- Gratuluję naszym rywalom wygranej. W naszym przypadku po raz kolejny powtarza się ta sama historia: nie gramy dobrej obrony. W każdej kwarcie daliśmy sobie rzucić za dużo punktów. Przeciwnicy mocno nas skrzywdzili w ofensywie - podkreśla Robert Lewandowski, podkoszowy Wikany Startu Lublin, który w ostatnim czasie spisuje się naprawdę przyzwoicie. W sobotnim spotkaniu zawodnik zdobył 15 punktów i miał siedem zbiórek.
[ad=rectangle]
Pierwszą kwartę z dwupunktowym prowadzeniem zakończyli koszykarze Wikany Startu Lublin i wydawało się, że gospodarze będą w stanie sprawić niespodziankę. Jednak w kolejnych dziesięciu minutach to goście z Wrocławia nadawali ton wydarzeniom na parkiecie. Wygrali tę część meczu 32:14 i na przerwę schodzili z bezpieczną przewagą.

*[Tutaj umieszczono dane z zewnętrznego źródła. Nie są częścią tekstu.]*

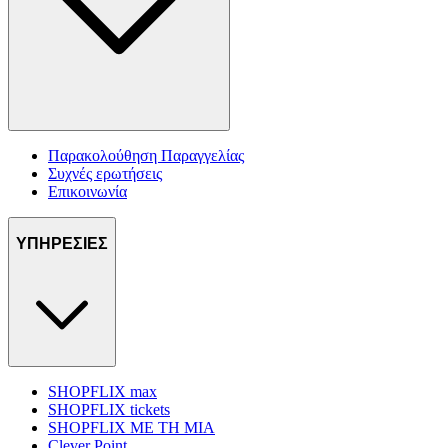
Παρακολούθηση Παραγγελίας
Συχνές ερωτήσεις
Επικοινωνία
ΥΠΗΡΕΣΙΕΣ
SHOPFLIX max
SHOPFLIX tickets
SHOPFLIX ΜΕ ΤΗ ΜΙΑ
Clever Point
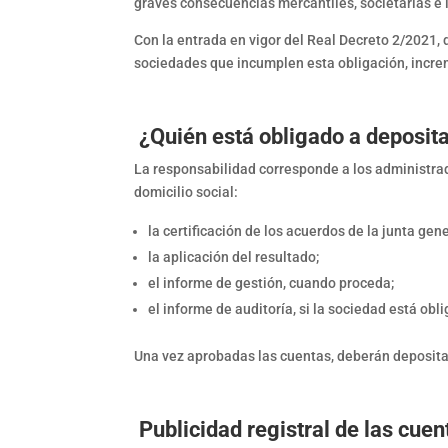
graves consecuencias mercantiles, societarias e 
Con la entrada en vigor del Real Decreto 2/2021, 
sociedades que incumplen esta obligación, incre
¿Quién está obligado a deposita
La responsabilidad corresponde a los administrad
domicilio social:
la certificación de los acuerdos de la junta gen
la aplicación del resultado;
el informe de gestión, cuando proceda;
el informe de auditoría, si la sociedad está obli
Una vez aprobadas las cuentas, deberán depositar
Publicidad registral de las cuen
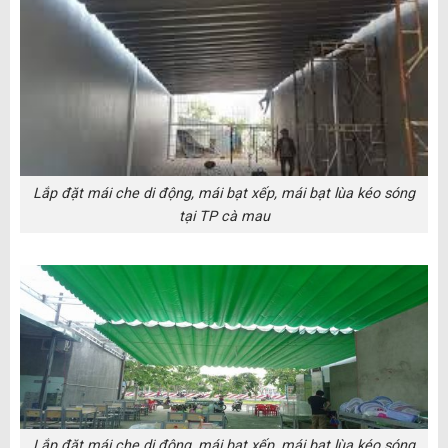
Lắp đặt mái che di động, mái bạt xếp, mái bạt lùa kéo sóng
tại TP cà mau
Lắp đặt mái che di động, mái bạt xếp, mái bạt lùa kéo sóng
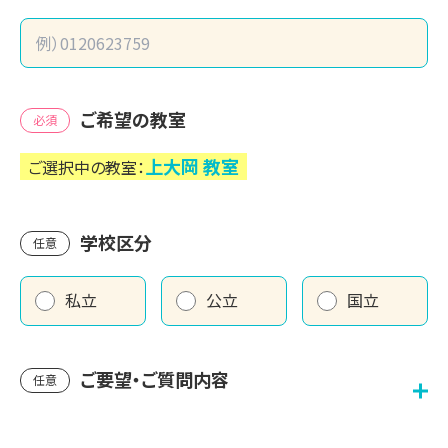
ご希望の教室
必須
上大岡
教室
ご選択中の教室：
学校区分
任意
私立
公立
国立
ご要望・ご質問内容
任意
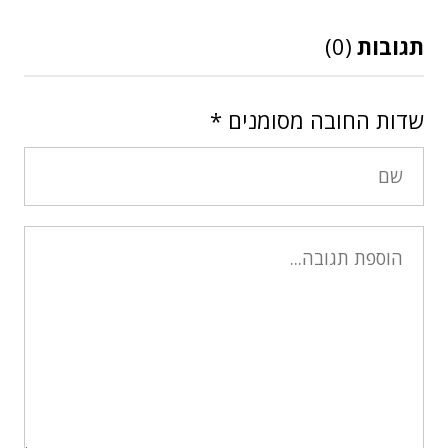
תגובות
(0)
שדות החובה מסומנים
*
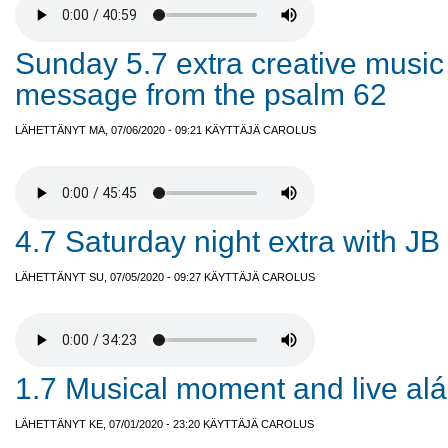
Sunday 5.7 extra creative music
message from the psalm 62
LÄHETTÄNYT MA, 07/06/2020 - 09:21 KÄYTTÄJÄ
CAROLUS
4.7 Saturday night extra with JB
LÄHETTÄNYT SU, 07/05/2020 - 09:27 KÄYTTÄJÄ
CAROLUS
1.7 Musical moment and live alá 
LÄHETTÄNYT KE, 07/01/2020 - 23:20 KÄYTTÄJÄ
CAROLUS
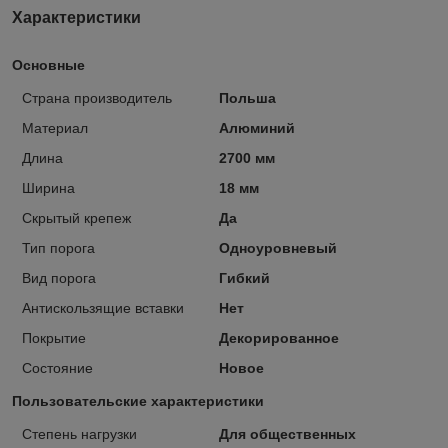
Характеристики
Основные
Страна производитель
Польша
Материал
Алюминий
Длина
2700 мм
Ширина
18 мм
Скрытый крепеж
Да
Тип порога
Одноуровневый
Вид порога
Гибкий
Антискользящие вставки
Нет
Покрытие
Декорированное
Состояние
Новое
Пользовательские характеристики
Степень нагрузки
Для общественных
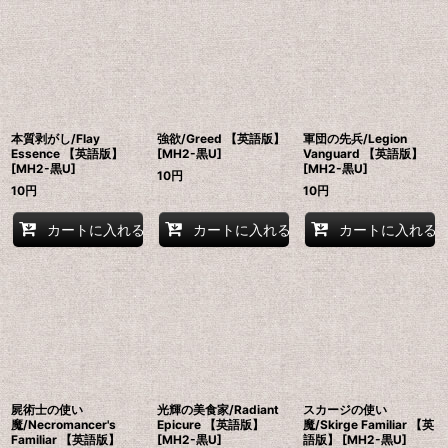
本質剥がし/Flay
強欲/Greed 【英語版】
軍団の先兵/Legion
Essence 【英語版】
[MH2-黒U]
Vanguard 【英語版】
[MH2-黒U]
[MH2-黒U]
10
円
10
円
10
円
カートに入れる
カートに入れる
カートに入れる
屍術士の使い
光輝の美食家/Radiant
スカージの使い
魔/Necromancer's
Epicure 【英語版】
魔/Skirge Familiar 【英
Familiar 【英語版】
[MH2-黒U]
語版】 [MH2-黒U]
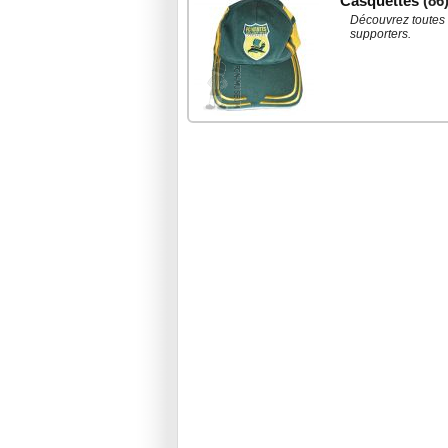
Casquettes
(86
Découvrez toutes l
supporters.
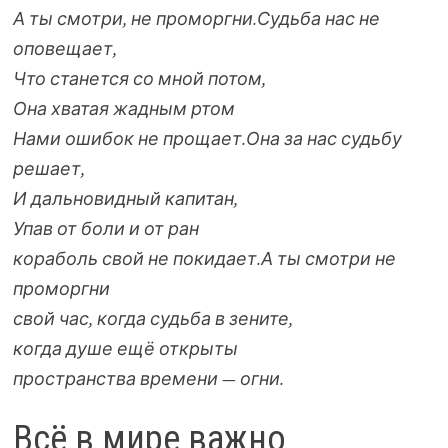
А ты смотри, не проморгни.
Судьба нас не
оповещает,
Что станется со мной потом,
Она хватая жадным ртом
Нами ошибок не прощает.
Она за нас судьбу
решает,
И дальновидный капитан,
Упав от боли и от ран
кораболь свой не покидает.
А ты смотри не
проморгни
свой час, когда судьба в зените,
когда душе ещё открыты
пространства времени — огни.
Всё в мире важно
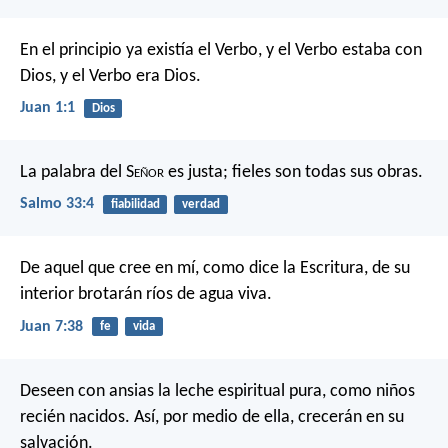
En el principio ya existía el Verbo,
y el Verbo estaba con
Dios,
y el Verbo era Dios.
Juan 1:1
Dios
La palabra del S
eñor
es justa;
fieles son todas sus obras.
Salmo 33:4
fiabilidad
verdad
De aquel que cree en mí, como dice la Escritura, de su
interior brotarán ríos de agua viva.
Juan 7:38
fe
vida
Deseen con ansias la leche espiritual pura, como niños
recién nacidos. Así, por medio de ella, crecerán en su
salvación.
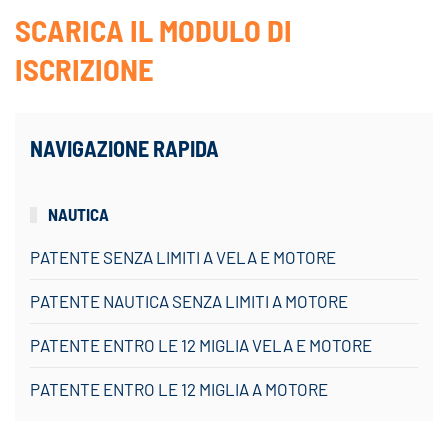
SCARICA IL MODULO DI
ISCRIZIONE
NAVIGAZIONE RAPIDA
NAUTICA
PATENTE SENZA LIMITI A VELA E MOTORE
PATENTE NAUTICA SENZA LIMITI A MOTORE
PATENTE ENTRO LE 12 MIGLIA VELA E MOTORE
PATENTE ENTRO LE 12 MIGLIA A MOTORE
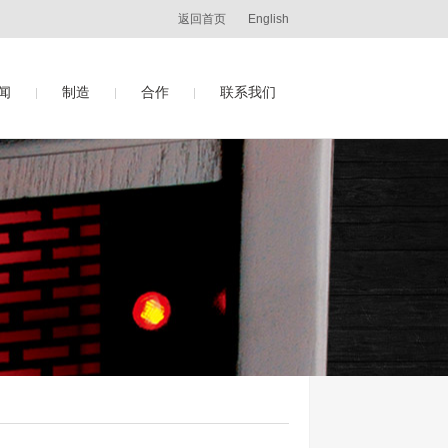
返回首页
English
闻
制造
合作
联系我们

- Rywale byli od nas lepsi w każdej statystyce - w zbiórkach, celności rzutów z gry - przyznaje Lewandowski.
Lublinianie walczą o to, aby uniknąć dwóch ostatnich miejsc w tabeli. Zadanie jednak będą mieli trudne, bo terminarz nie jest sprzyjający.
- Przed nami cztery ostatnie mecze w tym sezonie. Mamy szansę na odniesienie czterech wygranych i będziemy robić wszystko, aby tak się stało. Zależy nam na dobrym zakończeniu rozgrywek - zaznacza Lewandowski.